How much did you get them for?



flatline said:


> So what's the hot light right now for gifting to non-flashaholics?
> 
> I just got the Thrunite Ti2 v2 (single mode, 80L, twisty) and think it's a pretty good deal, but I didn't really do any research before getting it. Is there some hot little light that I should have gone with instead?
> 
> --flatline


----------



## NonSenCe (Dec 4, 2014)

lumintop tool aaa clicky, dqg ss aaa clicky. (if these dont arrive in time then fenix ld02s will take their place and i keep the lumitop and dqg.) also the thrunite t10 most likely will find a new owner (accidentally bought a cool tint version)

armytek wizard is coming for myself.


----------



## flatline (Dec 4, 2014)

mpett1 said:


> How much did you get them for?



$11 each off amazon. I didn't even look for other sources.

--flatline


----------



## Illum (Dec 4, 2014)

Thrunite TiS, in different colors, blue for guys or girls, pink for girls

$10/light, Single AAA, built in reverse polarity protection, single mode, hour runtime at 60 lumens. The girls seem to dig it after the initial "awkward" stage.


----------



## KDM (Dec 6, 2014)

flatline said:


> I've also got a Rayus C01 with Nichia 219 emitter on its way from Shiningbeam. 30 Lumens of High(ish) CRI neutral tint that get a reported 4 hours of runtime seems like a better deal than 80L for 45 minutes that the Thrunite gives.
> 
> We'll see.
> 
> --flatline



+1 Just received one in the mail today from a $9.99 Black Friday special. Wish I would have bought more. Compact, light weight, and a nice floody neutral beam with good run time. This one might not gift.


----------



## Berneck1 (Dec 6, 2014)

The Olight i3s has been my favorite for quite some time from a gift giving standpoint. You can usually find them on sale for just above $20, but usually no more than $25. They come in a few different colors. I find the non-flashaholic people really love the colors, especially women. It also activates in medium mode, so even the people who don't understand how to cycle through the modes have a useable light with just a simple twist on. You'd be surprised how many people have difficulty with the concept of twisting on and off to get different light levels.

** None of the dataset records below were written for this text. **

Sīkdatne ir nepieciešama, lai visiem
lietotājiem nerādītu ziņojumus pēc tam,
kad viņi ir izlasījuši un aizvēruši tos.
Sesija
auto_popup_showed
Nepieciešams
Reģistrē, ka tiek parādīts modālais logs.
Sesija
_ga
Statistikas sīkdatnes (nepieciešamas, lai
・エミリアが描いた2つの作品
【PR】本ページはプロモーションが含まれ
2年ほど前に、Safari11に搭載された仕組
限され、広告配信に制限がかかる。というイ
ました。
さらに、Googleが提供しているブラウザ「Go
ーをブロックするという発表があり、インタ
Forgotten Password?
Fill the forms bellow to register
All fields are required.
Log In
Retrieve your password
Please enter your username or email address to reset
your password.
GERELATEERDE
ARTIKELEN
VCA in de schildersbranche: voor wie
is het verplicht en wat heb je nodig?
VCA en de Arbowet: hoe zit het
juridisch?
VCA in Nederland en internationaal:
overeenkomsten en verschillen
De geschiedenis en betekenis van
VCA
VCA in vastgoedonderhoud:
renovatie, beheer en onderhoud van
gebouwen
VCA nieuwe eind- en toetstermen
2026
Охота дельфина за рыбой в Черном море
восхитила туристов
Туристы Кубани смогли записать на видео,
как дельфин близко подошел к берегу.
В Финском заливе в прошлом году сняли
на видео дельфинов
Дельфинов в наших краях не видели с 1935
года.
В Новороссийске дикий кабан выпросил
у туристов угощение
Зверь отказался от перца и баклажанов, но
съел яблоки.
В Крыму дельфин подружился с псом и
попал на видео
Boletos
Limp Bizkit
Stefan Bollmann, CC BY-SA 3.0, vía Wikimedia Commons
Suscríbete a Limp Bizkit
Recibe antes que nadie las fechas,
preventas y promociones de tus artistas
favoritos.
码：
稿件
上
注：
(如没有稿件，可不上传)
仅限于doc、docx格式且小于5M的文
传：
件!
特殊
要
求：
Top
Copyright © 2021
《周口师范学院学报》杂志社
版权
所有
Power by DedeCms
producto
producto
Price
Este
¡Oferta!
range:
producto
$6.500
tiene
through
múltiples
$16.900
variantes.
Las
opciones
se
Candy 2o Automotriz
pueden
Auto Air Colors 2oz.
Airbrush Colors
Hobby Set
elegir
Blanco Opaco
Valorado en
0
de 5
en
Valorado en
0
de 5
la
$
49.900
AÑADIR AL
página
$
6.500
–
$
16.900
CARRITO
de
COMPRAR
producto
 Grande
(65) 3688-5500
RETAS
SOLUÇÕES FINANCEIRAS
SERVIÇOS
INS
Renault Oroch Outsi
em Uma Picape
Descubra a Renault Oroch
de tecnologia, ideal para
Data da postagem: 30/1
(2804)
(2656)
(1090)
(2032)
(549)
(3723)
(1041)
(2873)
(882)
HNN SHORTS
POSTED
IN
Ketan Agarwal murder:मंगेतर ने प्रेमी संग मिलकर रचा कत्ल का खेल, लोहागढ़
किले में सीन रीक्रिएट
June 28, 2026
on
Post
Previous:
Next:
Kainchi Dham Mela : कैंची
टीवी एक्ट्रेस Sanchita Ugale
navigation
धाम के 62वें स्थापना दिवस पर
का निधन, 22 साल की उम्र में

Sent from my iPad using Candlepowerforums


----------



## KDM (Dec 6, 2014)

My Raycon C01 w/ nichia 219B, I added a micro stream two way clip to it.


----------



## darkduude (Dec 6, 2014)

This year I'm giving 2 Olight SR95's with a extra battery. Last year they got Nitecore TM26's. They loved those.


----------



## bright star (Dec 7, 2014)

darkduude said:


> This year I'm giving 2 Olight SR95's with a extra battery. Last year they got Nitecore TM26's. They loved those.



+1


----------



## flatline (Dec 7, 2014)

darkduude said:


> This year I'm giving 2 Olight SR95's with a extra battery. Last year they got Nitecore TM26's. They loved those.



You, sir, are a more generous gift giver than I am.

--flatline


----------



## RWT1405 (Dec 7, 2014)

For me, I went simple this year, Energizer Hard Case Task Lights @ 20 lms. Very simple lights with common batts.


----------



## blah9 (Dec 7, 2014)

I'm giving out a couple of Armytek Tiara A1 Pro headlamps this year. They are both going to people who like other lights I've given them, and I bet they would also appreciate a decent headlamp.

I'm still trying to see if anything in particular strikes my fancy, but I might skip getting myself a light this year.


----------



## istargazer (Dec 7, 2014)

Last year I gave my brother a copper Beta QR. This year I'm giving him a Nitecore SRT7 (with a D2 charger and a pair of batteries). It's a bit of a risk, but I think the rotating control keeps it simple to use.


----------



## flatline (Dec 11, 2014)

I received my Rayus C01 yesterday. Having played with it for a day and comparing it to the Thrunite Ti2, I like it better than the Thrunite. for my own use. However, I think that the improvements that I appreciate (tailstanding, improved CRI, having a spring instead of foam, beam shape, trading output for runtime) would be lost on a non-flashaholic.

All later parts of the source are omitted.